Work to complete: From the line with "de rua e reforça" to the line with "неповними, застарілими, неточними, незаконно", output every line below exactly, both ends included. Skip the pictures.

Information shown:
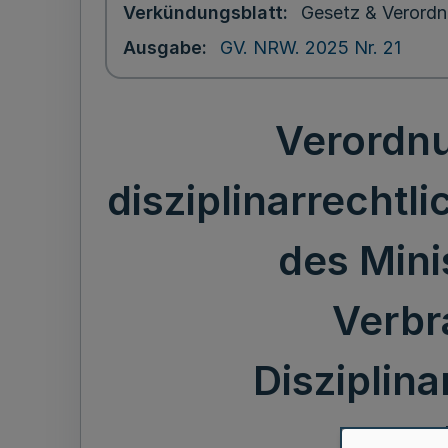
Verkündungsblatt
Gesetz & Verordn
Ausgabe
GV. NRW. 2025 Nr. 21
Verordnu
disziplinarrechtl
des Mini
Verbr
Disziplin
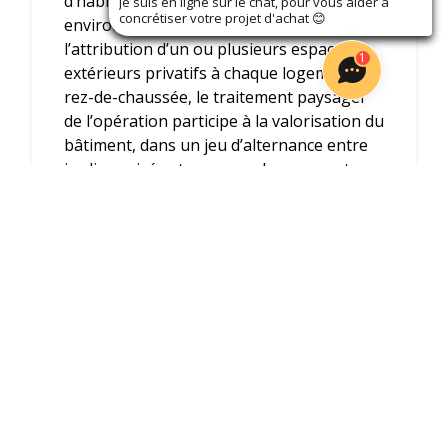
d’habitat à haute qualité
Je suis en ligne sur le chat, pour vous aider à
concrétiser votre projet d'achat
😊
environnementale, qui se complète par
l’attribution d’un ou plusieurs espaces
1
extérieurs privatifs à chaque logement. Au
rez-de-chaussée, le traitement paysager
de l’opération participe à la valorisation du
bâtiment, dans un jeu d’alternance entre
jardins privés et une grande zone verte
plantée qui donne de l’ampleur à
l’ensemble ; le projet de végétalisation
trouve aussi sa place dans la zone de
stationnement aérien, cette dernière
embellie de pergolas et plantes
grimpantes. KANOPIA Architectures
-
Voir l'interview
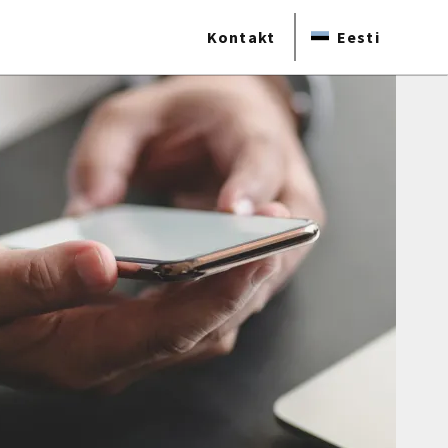
Kontakt
Eesti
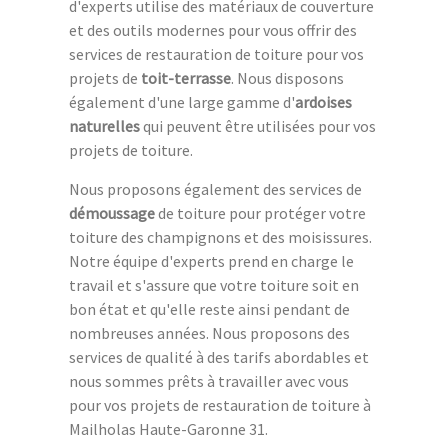
d'experts utilise des matériaux de couverture
et des outils modernes pour vous offrir des
services de restauration de toiture pour vos
projets de
toit-terrasse
. Nous disposons
également d'une large gamme d'
ardoises
naturelles
qui peuvent être utilisées pour vos
projets de toiture.
Nous proposons également des services de
démoussage
de toiture pour protéger votre
toiture des champignons et des moisissures.
Notre équipe d'experts prend en charge le
travail et s'assure que votre toiture soit en
bon état et qu'elle reste ainsi pendant de
nombreuses années. Nous proposons des
services de qualité à des tarifs abordables et
nous sommes prêts à travailler avec vous
pour vos projets de restauration de toiture à
Mailholas Haute-Garonne 31.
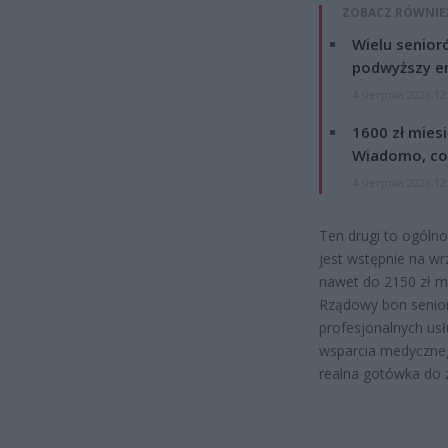
ZOBACZ RÓWNIE
Wielu senior
podwyższy e
4 sierpnia 2026 12
1600 zł mies
Wiadomo, co
4 sierpnia 2026 12
Ten drugi to ogóln
jest wstępnie na w
nawet do 2150 zł mi
Rządowy bon senio
profesjonalnych us
wsparcia medyczneg
realna gotówka do 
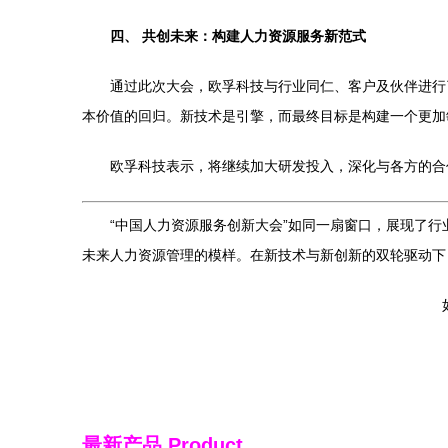
四、 共创未来：构建人力资源服务新范式
通过此次大会，欧孚科技与行业同仁、客户及伙伴进行
本价值的回归。新技术是引擎，而最终目标是构建一个更加
欧孚科技表示，将继续加大研发投入，深化与各方的合
“中国人力资源服务创新大会”如同一扇窗口，展现了行
未来人力资源管理的模样。在新技术与新创新的双轮驱动下
最新产品
Product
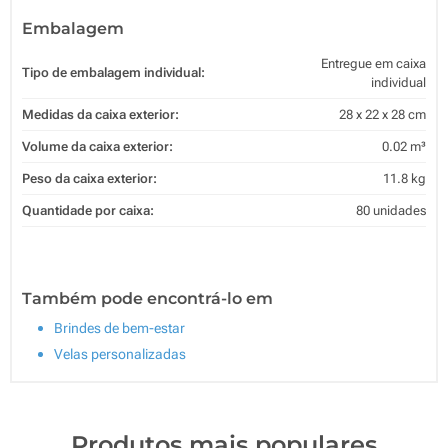
Embalagem
Entregue em caixa
Tipo de embalagem individual:
individual
Medidas da caixa exterior:
28 x 22 x 28 cm
Volume da caixa exterior:
0.02 m³
Peso da caixa exterior:
11.8 kg
Quantidade por caixa:
80 unidades
Também pode encontrá-lo em
Brindes de bem-estar
Velas personalizadas
Produtos mais populares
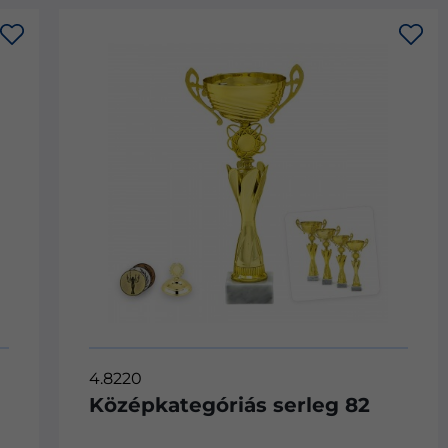
4.3824
g 82
Középkategóriás serleg 38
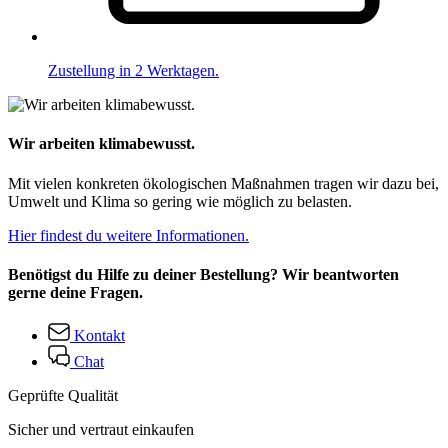
Zustellung in 2 Werktagen.
Wir arbeiten klimabewusst.
Mit vielen konkreten ökologischen Maßnahmen tragen wir dazu bei,
Umwelt und Klima so gering wie möglich zu belasten.
Hier findest du weitere Informationen.
Benötigst du Hilfe zu deiner Bestellung? Wir beantworten
gerne deine Fragen.
Kontakt
Chat
Geprüfte Qualität
Sicher und vertraut einkaufen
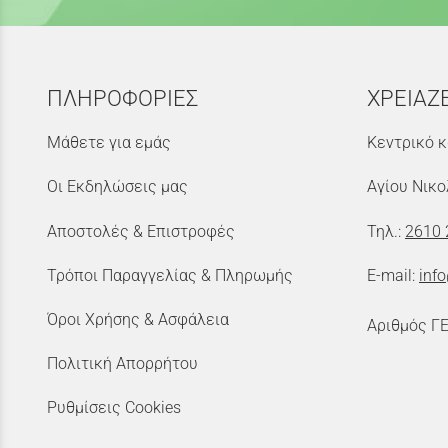
ΠΛΗΡΟΦΟΡΙΕΣ
ΧΡΕΙΑΖ
Μάθετε για εμάς
Κεντρικό κ
Οι Εκδηλώσεις μας
Αγίου Νικο
Αποστολές & Επιστροφές
Τηλ.:
2610 
Τρόποι Παραγγελίας & Πληρωμής
E-mail:
inf
Όροι Χρήσης & Ασφάλεια
Αριθμός Γ
Πολιτική Απορρήτου
Ρυθμίσεις Cookies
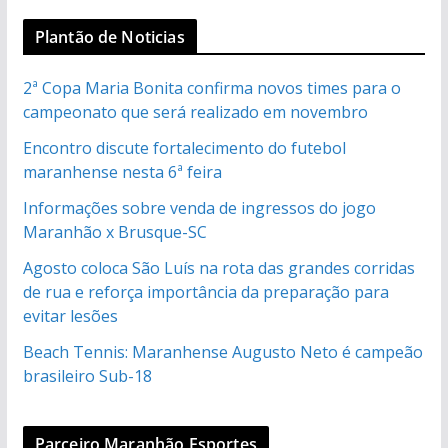
Plantão de Noticias
2ª Copa Maria Bonita confirma novos times para o
campeonato que será realizado em novembro
Encontro discute fortalecimento do futebol
maranhense nesta 6ª feira
Informações sobre venda de ingressos do jogo
Maranhão x Brusque-SC
Agosto coloca São Luís na rota das grandes corridas
de rua e reforça importância da preparação para
evitar lesões
Beach Tennis: Maranhense Augusto Neto é campeão
brasileiro Sub-18
Parceiro Maranhão Esportes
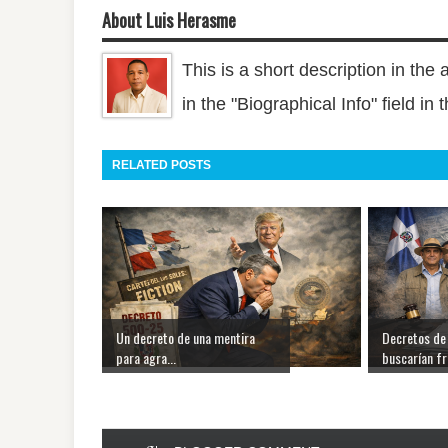
About Luis Herasme
This is a short description in the 
in the "Biographical Info" field in
RELATED POSTS
Un decreto de una mentira
Decretos de
para agra...
buscarían fre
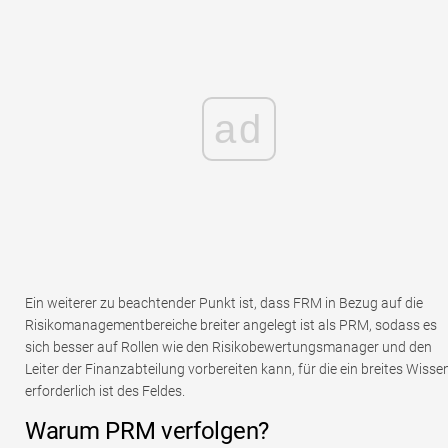
ad
Ein weiterer zu beachtender Punkt ist, dass FRM in Bezug auf die
Risikomanagementbereiche breiter angelegt ist als PRM, sodass es
sich besser auf Rollen wie den Risikobewertungsmanager und den
Leiter der Finanzabteilung vorbereiten kann, für die ein breites Wisse
erforderlich ist des Feldes.
Warum PRM verfolgen?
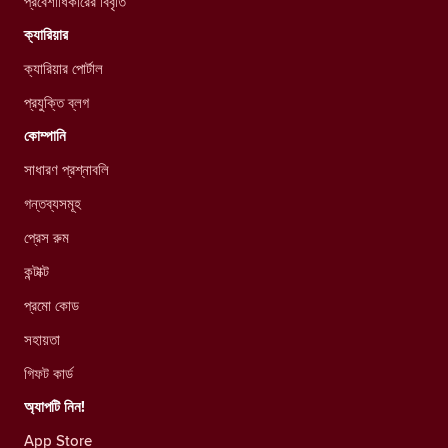
প্রবেশাধিকারের বিবৃতি
ক্যারিয়ার
ক্যারিয়ার পোর্টাল
প্রযুক্তি ব্লগ
কোম্পানি
সাধারণ প্রশ্নাবলি
গন্তব্যসমূহ
প্রেস রুম
কন্টাক্ট
প্রমো কোড
সহায়তা
গিফট কার্ড
অ্যাপটি নিন!
App Store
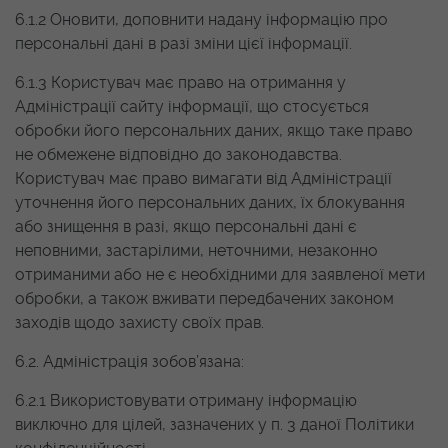
6.1.2 Оновити, доповнити надану інформацію про
персональні дані в разі зміни цієї інформації.
6.1.3 Користувач має право на отримання у
Адміністрації сайту інформації, що стосується
обробки його персональних даних, якщо таке право
не обмежене відповідно до законодавства.
Користувач має право вимагати від Адміністрації
уточнення його персональних даних, їх блокування
або знищення в разі, якщо персональні дані є
неповними, застарілими, неточними, незаконно
отриманими або не є необхідними для заявленої мети
обробки, а також вживати передбачених законом
заходів щодо захисту своїх прав.
6.2. Адміністрація зобов’язана:
6.2.1 Використовувати отриману інформацію
виключно для цілей, зазначених у п. 3 даної Політики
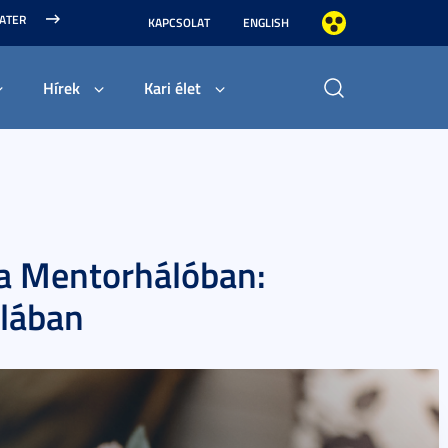
MATER
KAPCSOLAT
ENGLISH
Hírek
Kari élet
a a Mentorhálóban:
olában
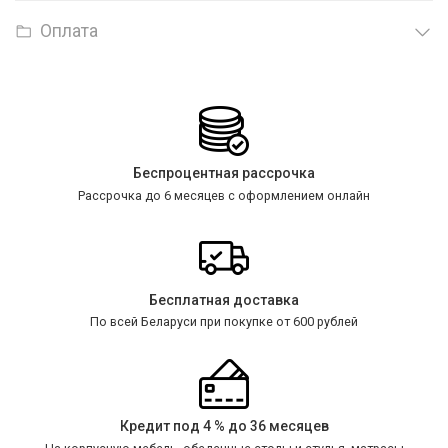
Оплата
Беспроцентная рассрочка
Рассрочка до 6 месяцев с оформлением онлайн
Бесплатная доставка
По всей Беларуси при покупке от 600 рублей
Кредит под 4 % до 36 месяцев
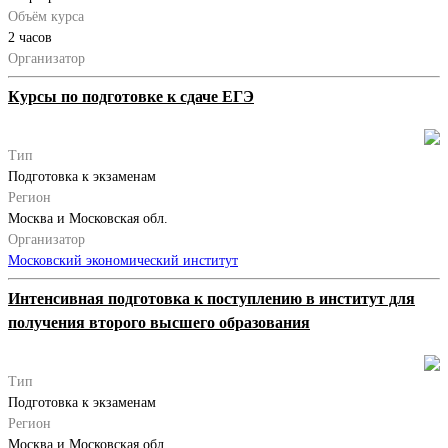
Объём курса
2 часов
Организатор
Курсы по подготовке к сдаче ЕГЭ
Тип
Подготовка к экзаменам
Регион
Москва и Московская обл.
Организатор
Московский экономический институт
Интенсивная подготовка к поступлению в институт для
получения второго высшего образования
Тип
Подготовка к экзаменам
Регион
Москва и Московская обл.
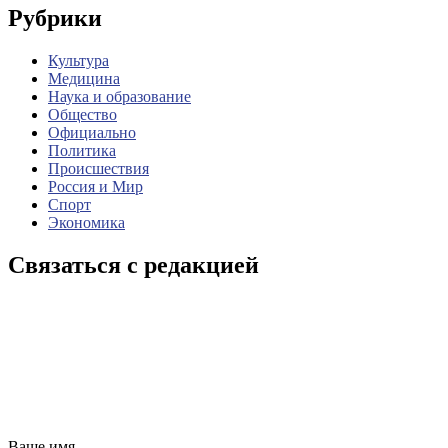
Рубрики
Культура
Медицина
Наука и образование
Общество
Официально
Политика
Происшествия
Россия и Мир
Спорт
Экономика
Связаться с редакцией
Ваше имя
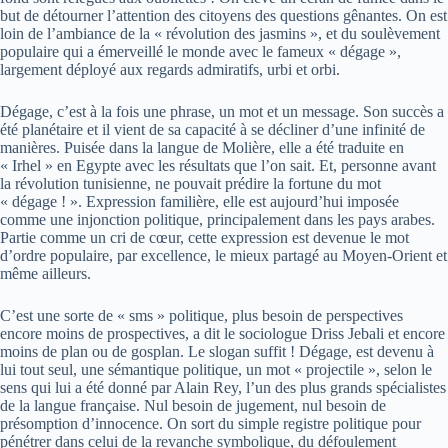
but de détourner l’attention des citoyens des questions gênantes. On est
loin de l’ambiance de la « révolution des jasmins », et du soulèvement
populaire qui a émerveillé le monde avec le fameux « dégage »,
largement déployé aux regards admiratifs, urbi et orbi.
Dégage, c’est à la fois une phrase, un mot et un message. Son succès a
été planétaire et il vient de sa capacité à se décliner d’une infinité de
manières. Puisée dans la langue de Molière, elle a été traduite en
« Irhel » en Egypte avec les résultats que l’on sait. Et, personne avant
la révolution tunisienne, ne pouvait prédire la fortune du mot
« dégage ! ». Expression familière, elle est aujourd’hui imposée
comme une injonction politique, principalement dans les pays arabes.
Partie comme un cri de cœur, cette expression est devenue le mot
d’ordre populaire, par excellence, le mieux partagé au Moyen-Orient et
même ailleurs.
C’est une sorte de « sms » politique, plus besoin de perspectives
encore moins de prospectives, a dit le sociologue Driss Jebali et encore
moins de plan ou de gosplan. Le slogan suffit ! Dégage, est devenu à
lui tout seul, une sémantique politique, un mot « projectile », selon le
sens qui lui a été donné par Alain Rey, l’un des plus grands spécialistes
de la langue française. Nul besoin de jugement, nul besoin de
présomption d’innocence. On sort du simple registre politique pour
pénétrer dans celui de la revanche symbolique, du défoulement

Response to the exercise:
de rua e reforça importância da preparação para
evitar lesões
Beach Tennis: Maranhense Augusto Neto é campeão
brasileiro Sub-18
Parceiro Maranhão Esportes
About Luis Herasme
This is a short description in the 
in the "Biographical Info" field in
RELATED POSTS
Un decreto de una mentira
Decretos de
para agra...
buscarían fre
ad
Ein weiterer zu beachtender Punkt ist, dass FRM in Bezug auf die
Risikomanagementbereiche breiter angelegt ist als PRM, sodass es
sich besser auf Rollen wie den Risikobewertungsmanager und den
Leiter der Finanzabteilung vorbereiten kann, für die ein breites Wisse
erforderlich ist des Feldes.
Warum PRM verfolgen?
প্রবেশাধিকারের বিবৃতি
ক্যারিয়ার
ক্যারিয়ার পোর্টাল
প্রযুক্তি ব্লগ
কোম্পানি
সাধারণ প্রশ্নাবলি
গন্তব্যসমূহ
প্রেস রুম
কন্টাক্ট
প্রমো কোড
সহায়তা
গিফট কার্ড
অ্যাপটি নিন!
App Store
6.1.2 Оновити, доповнити надану інформацію про
персональні дані в разі зміни цієї інформації.
6.1.3 Користувач має право на отримання у
Адміністрації сайту інформації, що стосується
обробки його персональних даних, якщо таке право
не обмежене відповідно до законодавства.
Користувач має право вимагати від Адміністрації
уточнення його персональних даних, їх блокування
або знищення в разі, якщо персональні дані є
неповними, застарілими, неточними, незаконно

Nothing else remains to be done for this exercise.